Work item: Check every line below for the string "than", and copy the lines that contain it.

Data provided:
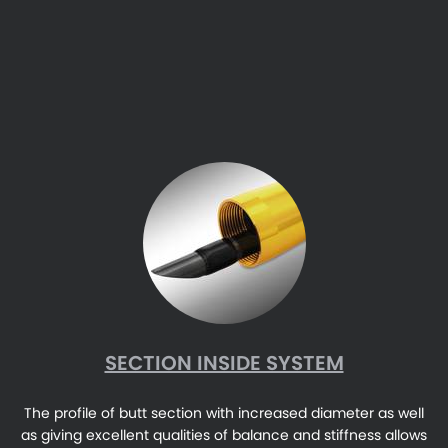
SECTION INSIDE SYSTEM
The profile of butt section with increased diameter as well
as giving excellent qualities of balance and stiffness allows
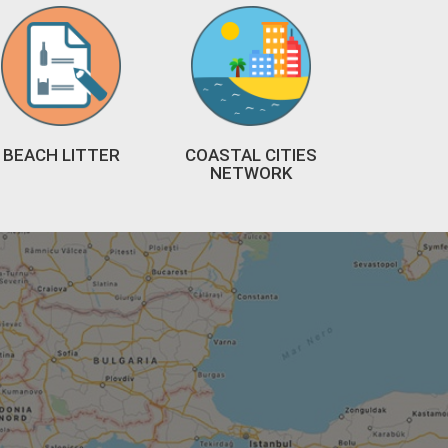
BEACH LITTER
COASTAL CITIES
NETWORK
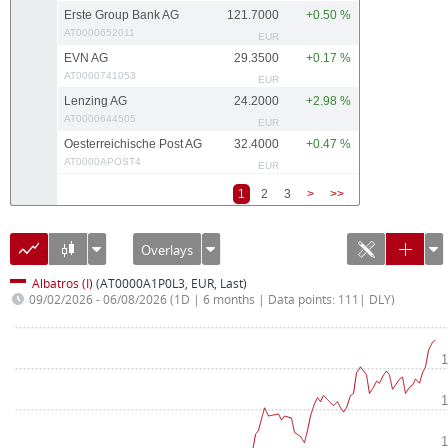
Erste Group Bank AG
121.7000
+0.50 %
AT0000652011
EUR
EVN AG
29.3500
+0.17 %
AT0000741053
EUR
Lenzing AG
24.2000
+2.98 %
AT0000644505
EUR
Oesterreichische Post AG
32.4000
+0.47 %
AT0000APOST4
EUR
1
2
3
>
>>
Overlays
Albatros (I)
(AT0000A1P0L3, EUR, Last)
09/02/2026 - 06/08/2026
(1D | 6 months | Data points: 111| DLY)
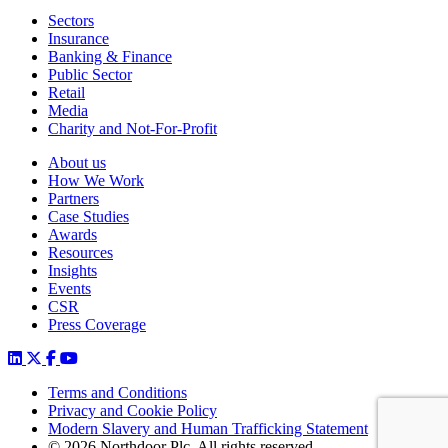
Sectors
Insurance
Banking & Finance
Public Sector
Retail
Media
Charity and Not-For-Profit
About us
How We Work
Partners
Case Studies
Awards
Resources
Insights
Events
CSR
Press Coverage
Terms and Conditions
Privacy and Cookie Policy
Modern Slavery and Human Trafficking Statement
© 2026 Northdoor Plc. All rights reserved.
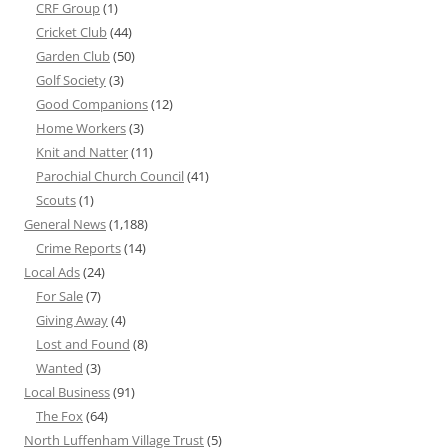
CRF Group
(1)
Cricket Club
(44)
Garden Club
(50)
Golf Society
(3)
Good Companions
(12)
Home Workers
(3)
Knit and Natter
(11)
Parochial Church Council
(41)
Scouts
(1)
General News
(1,188)
Crime Reports
(14)
Local Ads
(24)
For Sale
(7)
Giving Away
(4)
Lost and Found
(8)
Wanted
(3)
Local Business
(91)
The Fox
(64)
North Luffenham Village Trust
(5)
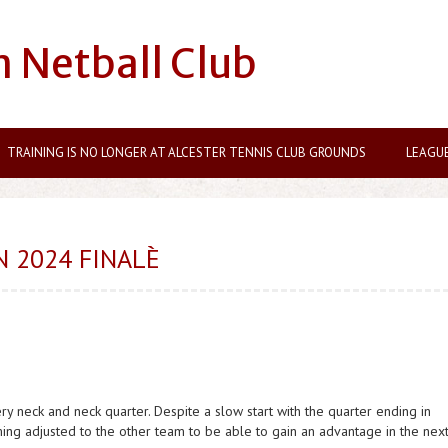
n Netball Club
TRAINING IS NO LONGER AT ALCESTER TENNIS CLUB GROUNDS
LEAGU
 2024 FINALÈ
ry neck and neck quarter. Despite a slow start with the quarter ending in
ing adjusted to the other team to be able to gain an advantage in the nex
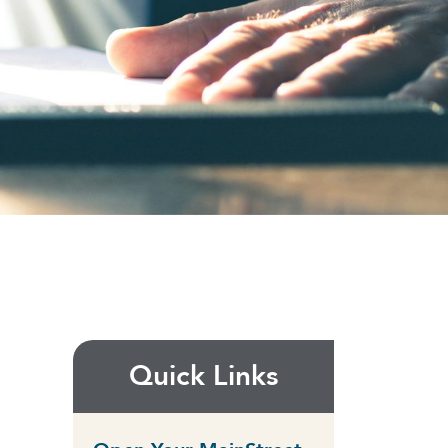
Quick Links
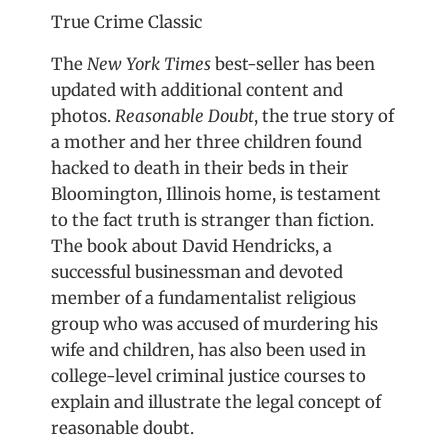
True Crime Classic
The
New York Times
best-seller has been
updated with additional content and
photos.
Reasonable Doubt
, the true story of
a mother and her three children found
hacked to death in their beds in their
Bloomington, Illinois home, is testament
to the fact truth is stranger than fiction.
The book about David Hendricks, a
successful businessman and devoted
member of a fundamentalist religious
group who was accused of murdering his
wife and children, has also been used in
college-level criminal justice courses to
explain and illustrate the legal concept of
reasonable doubt.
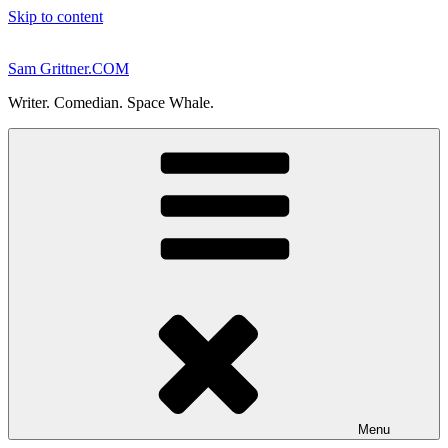
Skip to content
Sam Grittner.COM
Writer. Comedian. Space Whale.
Menu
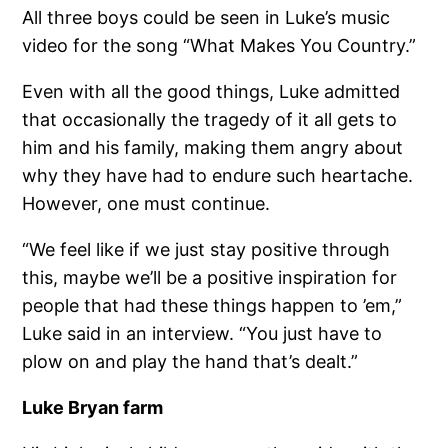
All three boys could be seen in Luke’s music
video for the song “What Makes You Country.”
Even with all the good things, Luke admitted
that occasionally the tragedy of it all gets to
him and his family, making them angry about
why they have had to endure such heartache.
However, one must continue.
“We feel like if we just stay positive through
this, maybe we’ll be a positive inspiration for
people that had these things happen to ’em,”
Luke said in an interview. “You just have to
plow on and play the hand that’s dealt.”
Luke Bryan farm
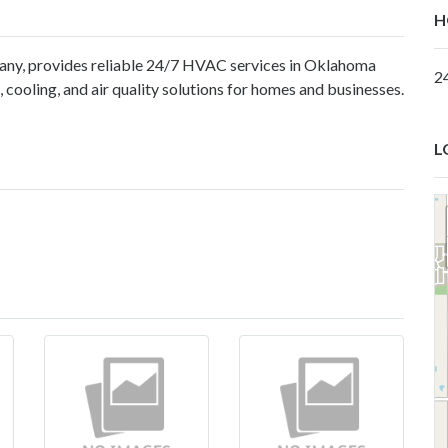
H
ny, provides reliable 24/7 HVAC services in Oklahoma
2
 cooling, and air quality solutions for homes and businesses.
L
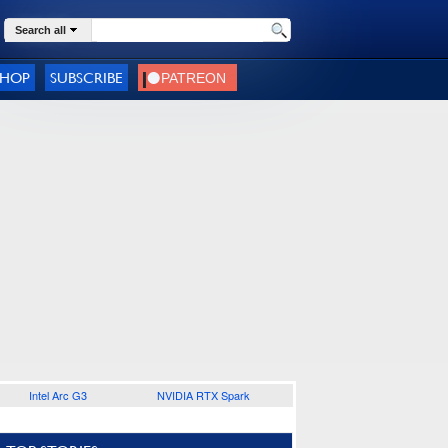
Search all
SHOP
SUBSCRIBE
Intel Arc G3
NVIDIA RTX Spark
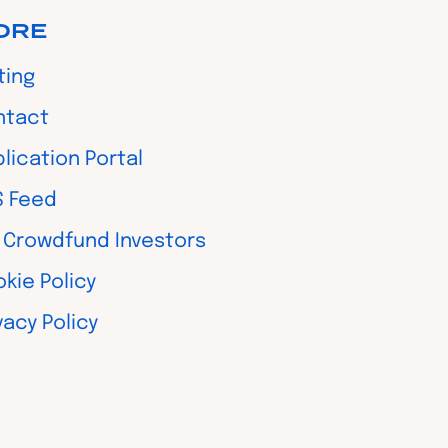
ORE
ting
ntact
lication Portal
S Feed
 Crowdfund Investors
kie Policy
vacy Policy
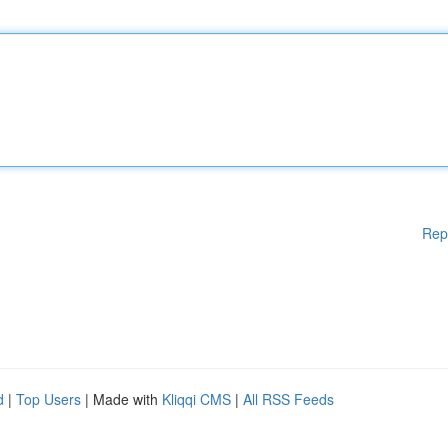
Rep
d
|
Top Users
| Made with
Kliqqi CMS
|
All RSS Feeds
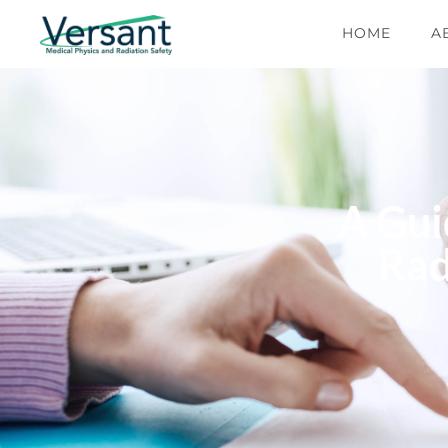
HOME
A
A Gui
Rad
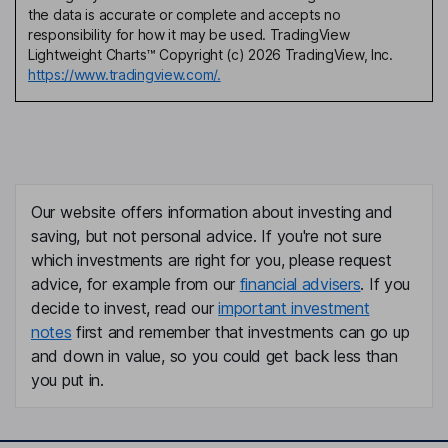
the data is accurate or complete and accepts no
responsibility for how it may be used. TradingView
Lightweight Charts™ Copyright (c) 2026 TradingView, Inc.
https://www.tradingview.com/.
Our website offers information about investing and
saving, but not personal advice. If you're not sure
which investments are right for you, please request
advice, for example from our
financial advisers
. If you
decide to invest, read our
important investment
notes
first and remember that investments can go up
and down in value, so you could get back less than
you put in.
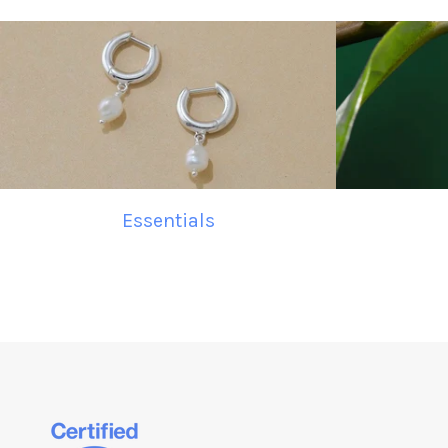
Essentials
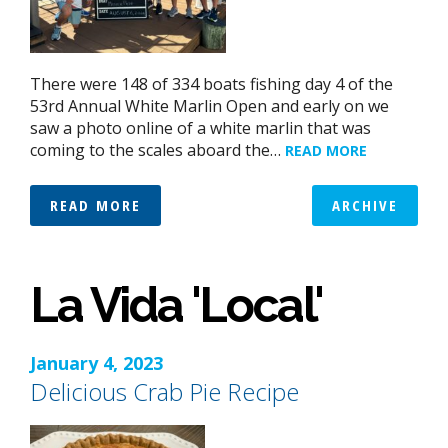
There were 148 of 334 boats fishing day 4 of the
53rd Annual White Marlin Open and early on we
saw a photo online of a white marlin that was
coming to the scales aboard the…
READ MORE
READ MORE
ARCHIVE
La Vida 'Local'
January 4, 2023
Delicious Crab Pie Recipe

Output of the exercise:
to the fact truth is stranger than fiction.
and down in value, so you could get back less than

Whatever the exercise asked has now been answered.